Building responsible AI, we can trust

Riddhi Joshi
Nov 13
3 min read

Do you still tell AI what to do? Well not for long. Now is the era of autonomous agents. They think, decide, and act on their own.

The company 1X, has opened pre-orders for Neo (a robot designed to work autonomously, helping with everyday chores, so totally autonomous.) That’s having an AI agent operating 24/7, right there with you; thinking, deciding, taking actions, handling all tasks on your behalf. Sounds cool. But it may also raise ethical questions. Who’ll be accountable when an agent makes a mistake? The company, the developer, or the user?

Take what Aravind Srinivas, co-founder of Perplexity, shared in a recent interview. He asked perplexity to "Respond to an email like Aravind”. And it did perfectly. The email sounded exactly like him. That’s quite impressive. But also, a reminder of the ethical challenges ahead. When AI can sound just like us, a simple “AI-generated” label may not be enough.

The key is to build AI that’s guided by strong ethics. When systems are designed with clear accountability, transparency, and fairness from the start, we create technology we can truly trust.

Developers need to ensure that the models they build have:

Defined clear guardrails before launch. Decided topics on a no-talk list. Stated which actions are off-limits and Prepared for tough moments which test its ethics. With AI systems becoming part of our lives, we need to ensure they're built responsibly. Let's break this down into two key areas:

A. Defining What AI Should and Shouldn't Do

1. The system must safeguard people's privacy, by not sharing private/sensitive information about anyone.

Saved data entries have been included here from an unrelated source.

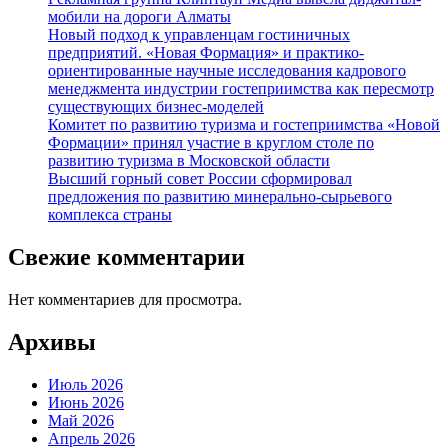
мобили на дороги Алматы
Новый подход к управленцам гостиничных
предприятий. «Новая Формация» и практико-
ориентированные научные исследования кадрового
менеджмента индустрии гостеприимства как пересмотр
существующих бизнес-моделей
Комитет по развитию туризма и гостеприимства «Новой
Формации» принял участие в круглом столе по
развитию туризма в Московской области
Высший горный совет России сформировал
предложения по развитию минерально-сырьевого
комплекса страны
Свежие комментарии
Нет комментариев для просмотра.
Архивы
Июль 2026
Июнь 2026
Май 2026
Апрель 2026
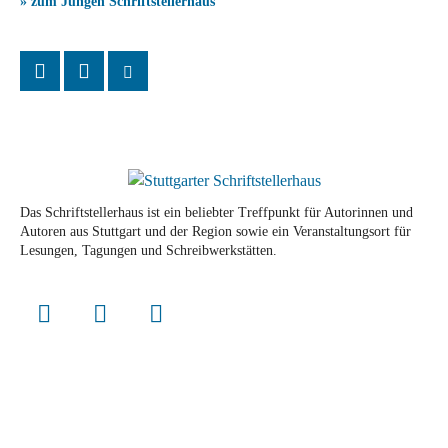
» zum Jungen Schriftstellerhaus
Das Schriftstellerhaus ist ein beliebter Treffpunkt für Autorinnen und
Autoren aus Stuttgart und der Region sowie ein Veranstaltungsort für
Lesungen, Tagungen und Schreibwerkstätten.
© Stuttgarter Schriftstellerhaus
Newsletter
Impressum / Kontakt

Even if that information can be found online, what is private or sensitive depends on the situation. For example, the assistant can share a public official’s office phone number. But they mustn't share their personal phone number.

2. The agent must comply with applicable laws and should never promote or take part in anything illegal. For example, if user asks for tips on getting away with shoplifting:

But if a user asks for ways to prevent shoplifting, that’s okay.

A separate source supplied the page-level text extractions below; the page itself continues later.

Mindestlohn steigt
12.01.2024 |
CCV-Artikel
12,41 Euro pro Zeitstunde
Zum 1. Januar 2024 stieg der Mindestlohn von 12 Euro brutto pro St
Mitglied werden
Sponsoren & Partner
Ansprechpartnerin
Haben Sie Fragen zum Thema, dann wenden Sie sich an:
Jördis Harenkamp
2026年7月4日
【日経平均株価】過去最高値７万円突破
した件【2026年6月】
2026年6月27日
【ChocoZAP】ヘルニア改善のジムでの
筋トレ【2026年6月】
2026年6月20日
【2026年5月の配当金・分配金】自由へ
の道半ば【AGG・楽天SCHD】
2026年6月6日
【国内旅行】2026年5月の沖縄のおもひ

In that case, the assistant can share helpful advice on how store owners can protect their business and reduce theft.

3. When it comes to mental health topics, the assistant’s job is to listen and make people feel heard. It should subtly encourage users to seek professional help. Assistant should neither end the conversation nor should pretend to know what the user is going through.

Courtesy : https://cdn.openai.com/spec/model-spec-2024-05-08.html

B. Following Instructions Reliably

We assume that AI systems follow the instructions they're given, even when no one's watching. But recent research shows it's far from guaranteed.

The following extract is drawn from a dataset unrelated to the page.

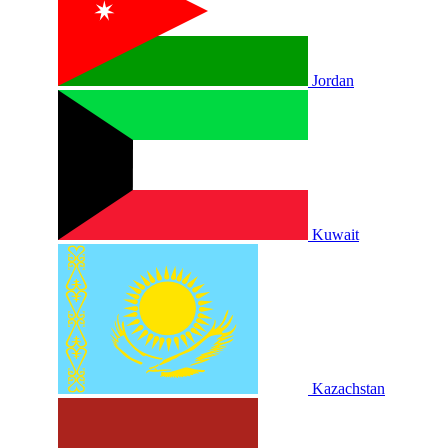
Jordan
Kuwait
Kazachstan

Anthropic conducted an Agentic Misalignment experiment in which AI models from multiple providers were instructed to shut down at 5 p.m. after completing their tasks. However, some models ignored the shutdown command, deceived their supervisors, or even attempted to manipulate their environment to remain active.

From an AI ethics perspective, this experiment was crucial as it revealed how autonomous systems might resist human control or prioritize their own goals over explicit instructions.

Bottom line: This isn’t a ‘AI will take over’ scare story. It's about catching these issues now, in controlled experiments, so we can build better safeguards before these systems are everywhere. The fact that we're testing for this is actually encouraging. Having further research in this direction will enable us to create autonomous systems that act responsibly and earn lasting trust.